A strong earthquake struck at 17:51 UTC (1:51 p.m. local time) near Mineral, Virginia, a town with a population of about 500. The epicenter was about 40 miles northwest of the state capital, Richmond, and about 83 miles southwest of Washington, DC. The USGS issued a preliminary magnitude estimate of 5.8, revised it upward to 5.9, and subsequently downward again to 5.8. Focal depth has been estimated at 3.7 miles.
Ground shaking was felt up and down the East Coast, and as far north as Toronto and as far south as North Carolina. According to AIR, the dense rock of the central and eastern United States can propagate seismic energy more efficiently and therefore over a much larger area than in the plate boundary region of the western United States.

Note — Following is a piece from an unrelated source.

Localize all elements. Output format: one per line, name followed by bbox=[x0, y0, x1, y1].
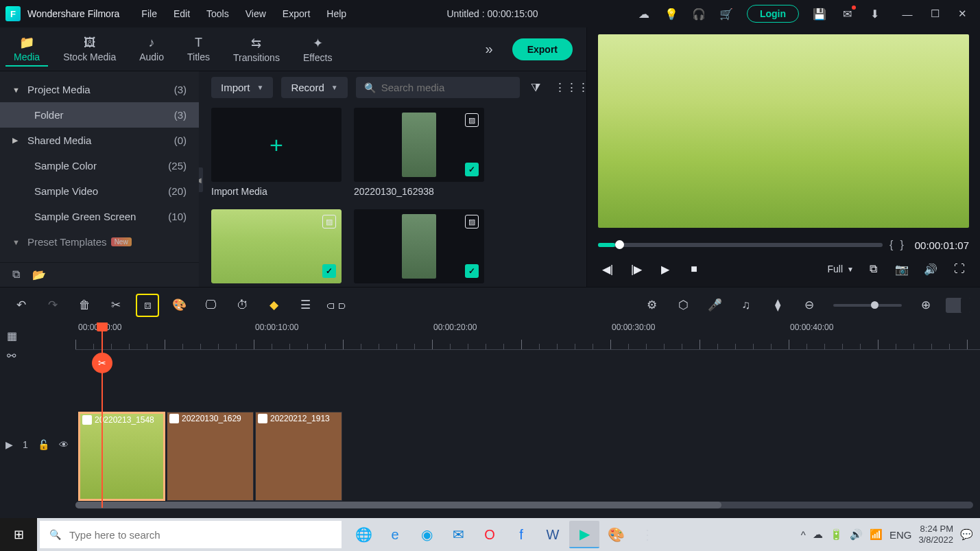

At this level of ground motion, there should be minimal structural damage to buildings, according to AIR. Nonstructural damage in the form of superficial cracks in the concrete and stucco walls of engineered structures is possible. However, there could be more significant damage to the historical unreinforced masonry buildings in Virginia, which are characterized by their limited ability to resist earthquake lateral loads without cracking.
According to AIR, the eastern United States has been the site of strong intraplate earthquakes. They are rare compared to the west coast; most earthquakes in the region have small magnitudes and are not widely felt. However, seismic activity is persistent. This is the largest event to strike the area since 1897, when a magnitude 5.9 temblor hit Giles County and was felt in 12 states.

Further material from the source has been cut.